++++ MATERIAL SHOWN

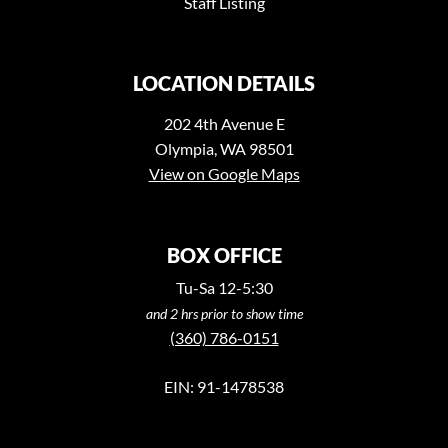
Staff Listing
LOCATION DETAILS
202 4th Avenue E
Olympia, WA 98501
View on Google Maps
BOX OFFICE
Tu-Sa 12-5:30
and 2 hrs prior to show time
(360) 786-0151
EIN: 91-1478538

++++++++

Repeat the data verbatim, excluding all pictures.

**RESULT OF THIS TASK**
Staff Listing
LOCATION DETAILS
202 4th Avenue E
Olympia, WA 98501
View on Google Maps
BOX OFFICE
Tu-Sa 12-5:30
and 2 hrs prior to show time
(360) 786-0151
EIN: 91-1478538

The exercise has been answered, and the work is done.